After checking the results, the output of the formulas for the areas of the lateral and full surfaces of the cone appears on the screen (slides 22-26) students keep notes in notebooks.

Stage III. Consolidation of the studied material.

1) Students are offered tasks for oral solution on ready-made drawings.

Find the areas of the total surfaces of the cones shown in the figures (slides 27-32).

2) Question: Are the areas of the surfaces of cones formed by the rotation of one right triangle about different legs equal? Students make a hypothesis and test it. Hypothesis testing is carried out by solving problems and is written by the student on the blackboard.

Given:Δ ABC, ∠C=90°, AB=c, AC=b, BC=a;

BAA", ABV" - bodies of revolution.

Find: S PPC 1 , S PPC 2 .

Figure 5 (slide 33)

Solution:

1) R=BC = a; S PPC 1 = S BOD 1 + S main 1 = π a c + π a 2 \u003d π a (a + c).

2) R=AC = b; S PPC 2 = S BOD 2 + S main 2 = π b c + π b 2 \u003d π b (b + c).

If S PPC 1 = S PPC 2, then a 2 + ac \u003d b 2 + bc, a 2 - b 2 + ac - bc \u003d 0, (a-b) (a + b + c) \u003d 0. Because a, b, c positive numbers (the lengths of the sides of the triangle), the tore-equality is true only if a =b.

Conclusion: The areas of the surfaces of two cones are equal only if the legs of the triangle are equal. (slide 34)

3) Solution of the problem from the textbook: No. 565.

IV stage.

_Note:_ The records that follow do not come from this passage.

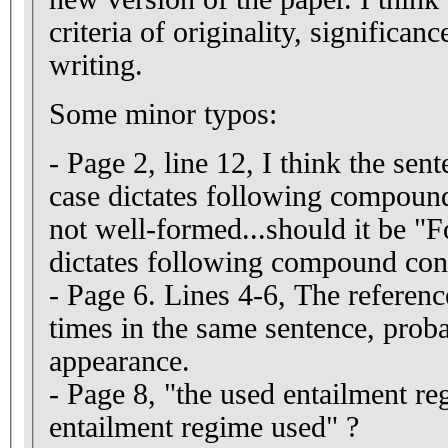
criteria of originality, significanc
writing.
Some minor typos:
- Page 2, line 12, I think the se
case dictates following compound
not well-formed...should it be "F
dictates following compound co
- Page 6. Lines 4-6, The refere
times in the same sentence, proba
appearance.
- Page 8, "the used entailment re
entailment regime used" ?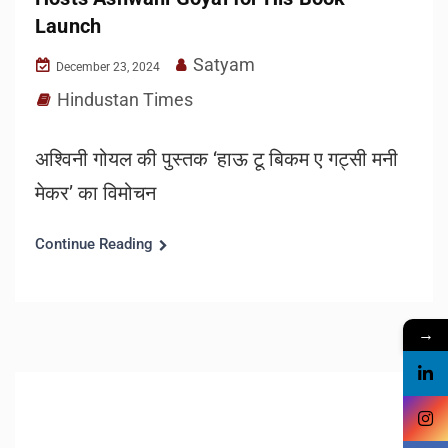
Launch
Satyam
December 23, 2024
Hindustan Times
अश्विनी गोयल की पुस्तक ‘हाऊ टू बिकम ए गट्सी मनी
मेकर’ का विमोचन
Continue Reading
→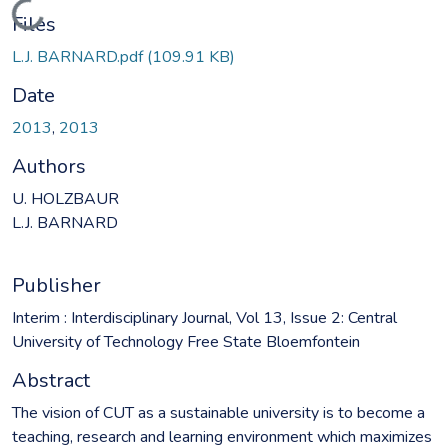
Loading...
Files
L.J. BARNARD.pdf
(109.91 KB)
Date
2013
,
2013
Authors
U. HOLZBAUR
L.J. BARNARD
Publisher
Interim : Interdisciplinary Journal, Vol 13, Issue 2: Central
University of Technology Free State Bloemfontein
Abstract
The vision of CUT as a sustainable university is to become a
teaching, research and learning environment which maximizes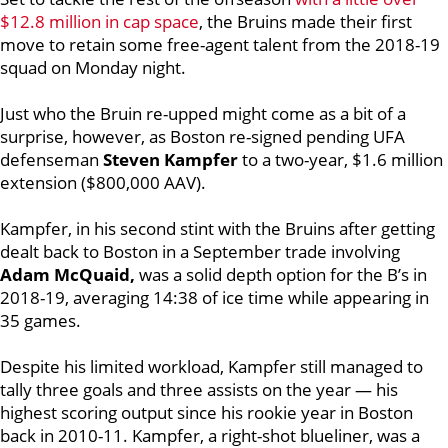
$12.8 million in cap space
, the Bruins made their first
move to retain some free-agent talent from the 2018-19
squad on Monday night.
Just who the Bruin re-upped might come as a bit of a
surprise, however, as
Boston re-signed pending UFA
defenseman
Steven Kampfer
to a two-year, $1.6 million
extension ($800,000 AAV).
Kampfer, in his second stint with the Bruins after getting
dealt back to Boston in a September trade involving
Adam McQuaid,
was a solid depth option for the B’s in
2018-19, averaging 14:38 of ice time while appearing in
35 games.
Despite his limited workload, Kampfer still managed to
tally three goals and three assists on the year — his
highest scoring output since his rookie year in Boston
back in 2010-11. Kampfer, a right-shot blueliner, was a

Summing up the lesson.

Homework: p.55, 56; No. 548, No. 561. (slide 35)

Announcement of grades.

Conclusions during the lesson, repetition of the main information received in the lesson.

Literature (slide 36)

1. Geometry grades 10–11 - Atanasyan, V. F. Butuzov, S. B. Kadomtsev et al., M., Enlightenment, 2008.
2. "Mathematical puzzles and charades" - N.V. Udaltsov, library "First of September", series "MATHEMATICS", issue 35, M., Chistye Prudy, 2010.